*WORK ITEM:* Repeat every entry word for word; omit all pictures.

┌─ ENTRIES SUPPLIED

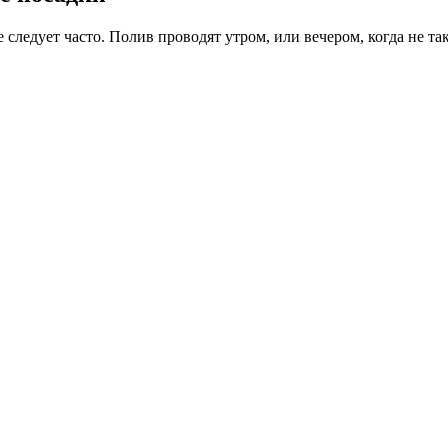
 следует часто. Полив проводят утром, или вечером, когда не та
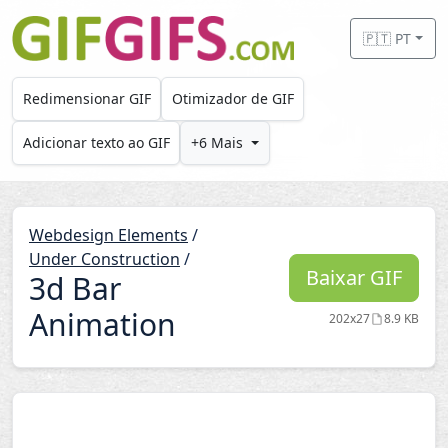
Skip to main content
🇵🇹 PT
Redimensionar GIF
Otimizador de GIF
Adicionar texto ao GIF
+6 Mais
Webdesign Elements
/
Under Construction
/
Baixar GIF
3d Bar
Animation
202x27
8.9 KB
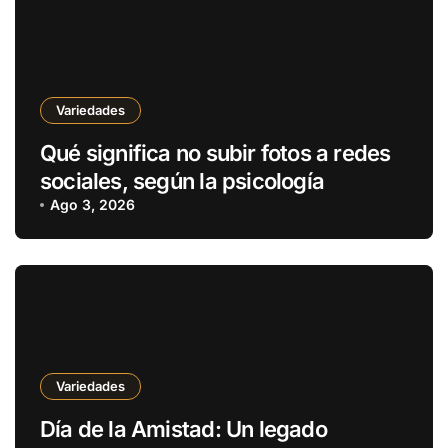
Variedades
Qué significa no subir fotos a redes
sociales, según la psicología
Ago 3, 2026
Variedades
Día de la Amistad: Un legado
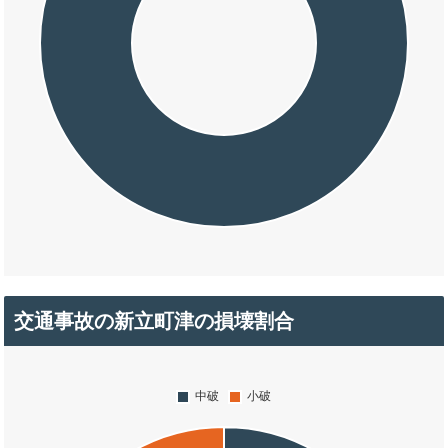
交通事故の新立町津の損壊割合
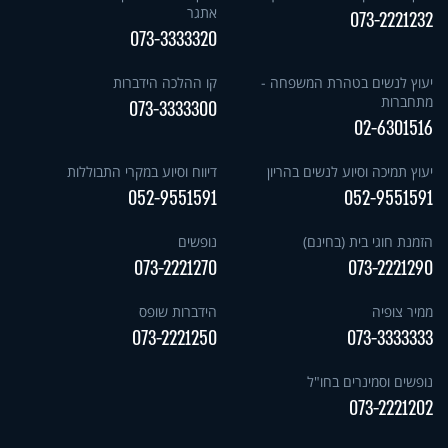
אתגר
073-2221232
073-3333320
יעוץ לנשים בטהרת המשפחה -
קו ההלכה הידברות
מתחברות
073-3333300
02-6301516
יעוץ תמיכה וסיוע לנשים בהריון
דיווח וסיוע במקרי התבוללות
052-9551591
052-9551591
הזמנת חוגי בית (בחינם)
נופשים
073-2221270
073-2221290
ממיר צופיה
הידברות שופס
073-2221250
073-3333333
נופשים וסמינרים בחו"ל
073-2221202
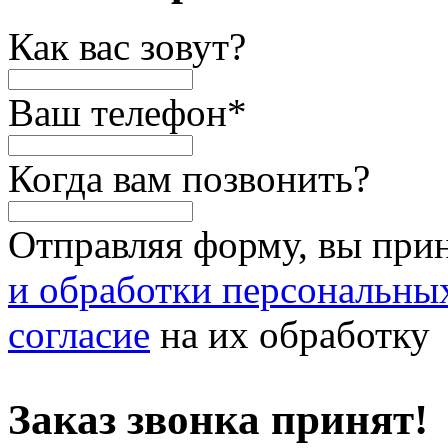
Как вас зовут?
Ваш телефон
*
Когда вам позвонить?
Отправляя форму, вы при
и обработки персональны
согласие
на их обработку
Заказ звонка принят!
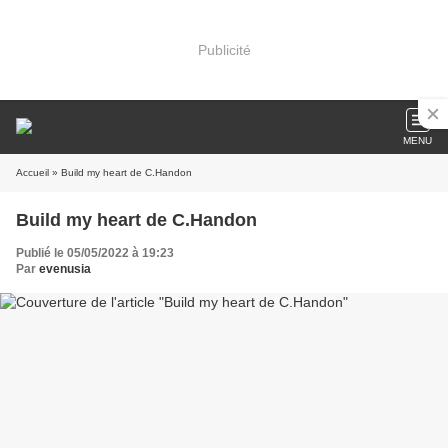
Publicité
MENU
Accueil
» Build my heart de C.Handon
Build my heart de C.Handon
Publié le 05/05/2022 à 19:23
Par
evenusia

└─

*RESULT FOR THIS EXERCISE:*
 следует часто. Полив проводят утром, или вечером, когда не та
Skip to main content
🇵🇹 PT
Redimensionar GIF
Otimizador de GIF
Adicionar texto ao GIF
+6 Mais
Webdesign Elements
/
Under Construction
/
Baixar GIF
3d Bar
Animation
202x27
8.9 KB
Variedades
Qué significa no subir fotos a redes
sociales, según la psicología
Ago 3, 2026
Variedades
Día de la Amistad: Un legado
交通事故の新立町津の損壊割合
אתגר
073-2221232
073-3333320
יעוץ לנשים בטהרת המשפחה -
קו ההלכה הידברות
מתחברות
073-3333300
02-6301516
יעוץ תמיכה וסיוע לנשים בהריון
דיווח וסיוע במקרי התבוללות
052-9551591
052-9551591
הזמנת חוגי בית (בחינם)
נופשים
073-2221270
073-2221290
ממיר צופיה
הידברות שופס
073-2221250
073-3333333
נופשים וסמינרים בחו"ל
073-2221202
Как вас зовут?
Ваш телефон
*
Когда вам позвонить?
Отправляя форму, вы при
и обработки персональны
согласие
на их обработку
Заказ звонка принят!
Publicité
MENU
Accueil
» Build my heart de C.Handon
Build my heart de C.Handon
Publié le 05/05/2022 à 19:23
Par
evenusia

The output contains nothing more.